___ INFORMATION SUPPLIED ___
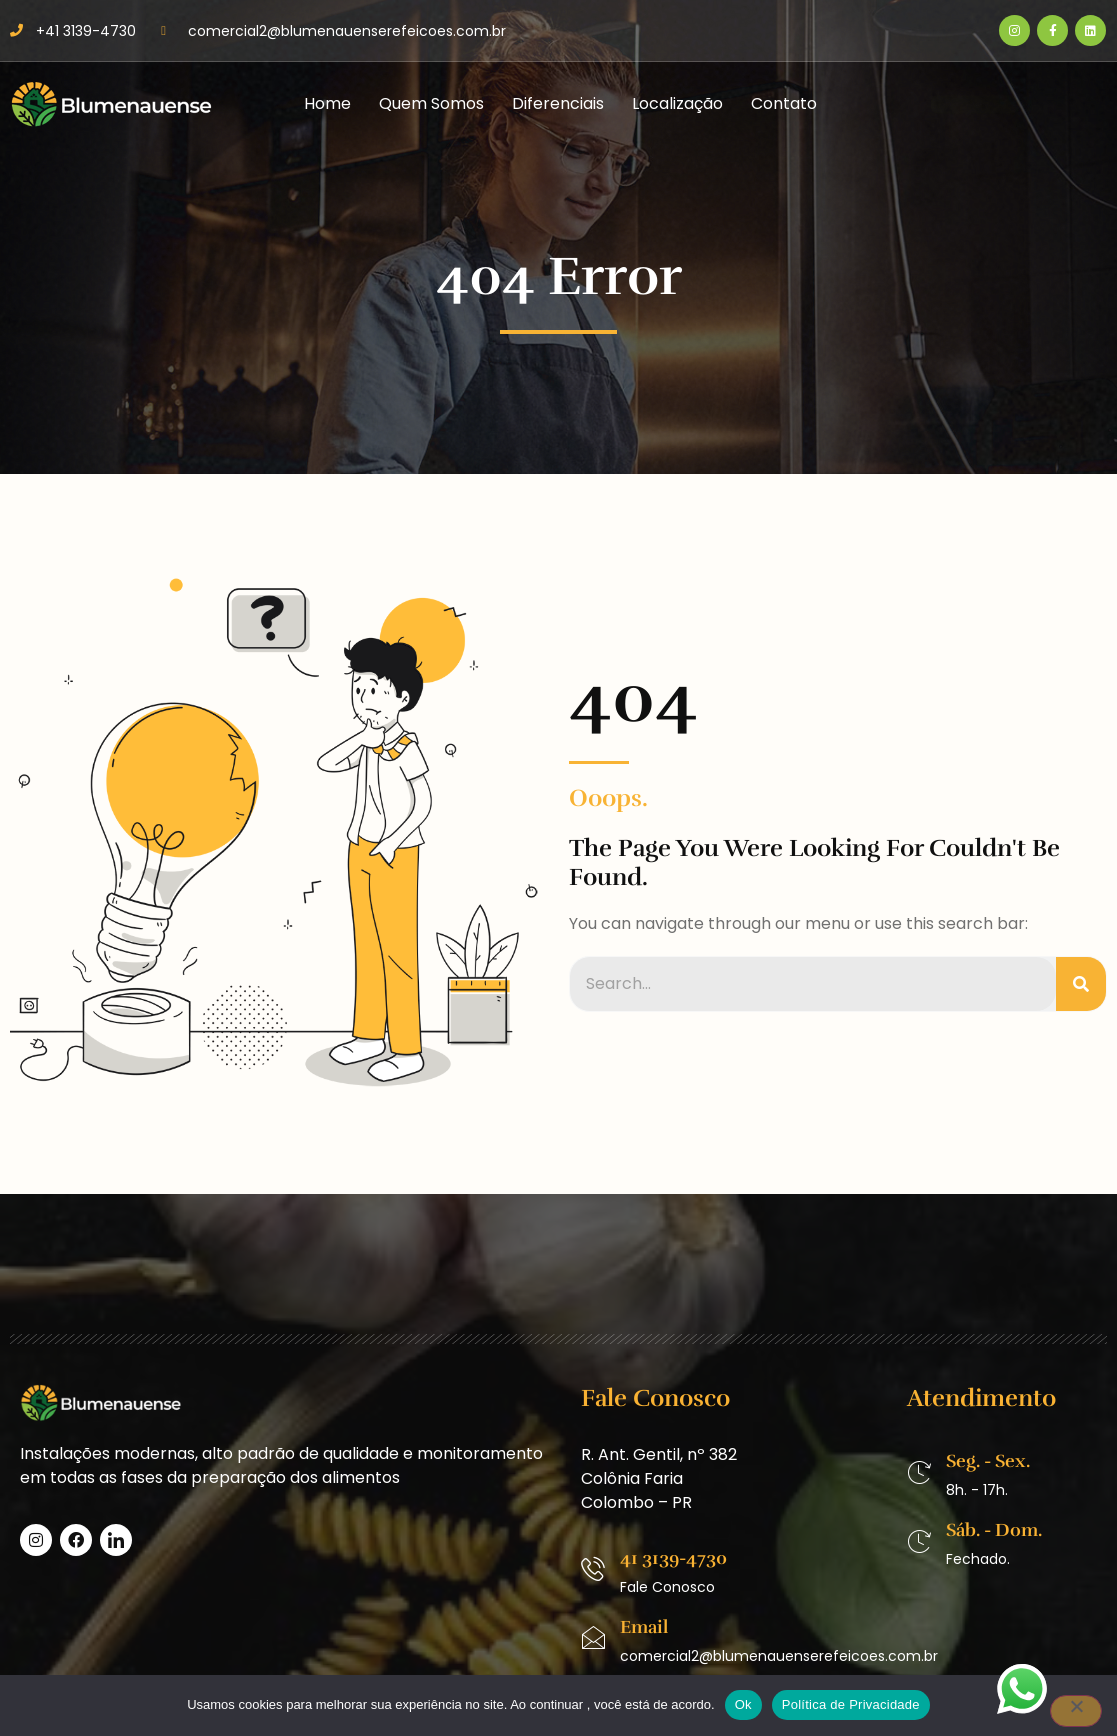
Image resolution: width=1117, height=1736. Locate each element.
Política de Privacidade (851, 1704)
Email (644, 1627)
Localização (677, 103)
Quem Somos (431, 103)
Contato (784, 103)
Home (327, 103)
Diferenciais (558, 103)
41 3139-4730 (673, 1558)
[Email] (593, 1638)
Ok (743, 1704)
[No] (1076, 1711)
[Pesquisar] (1081, 984)
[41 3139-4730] (593, 1569)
___
→ **HOW TO COMPLETE THIS TASK**
Write out the data above in full and exactly, but without the pictures.

→ **ANSWER TO THIS PROBLEM**
Image resolution: width=1117, height=1736. Locate each element.
Política de Privacidade (851, 1704)
Email (644, 1627)
Localização (677, 103)
Quem Somos (431, 103)
Contato (784, 103)
Home (327, 103)
Diferenciais (558, 103)
41 3139-4730 (673, 1558)
[Email] (593, 1638)
Ok (743, 1704)
[No] (1076, 1711)
[Pesquisar] (1081, 984)
[41 3139-4730] (593, 1569)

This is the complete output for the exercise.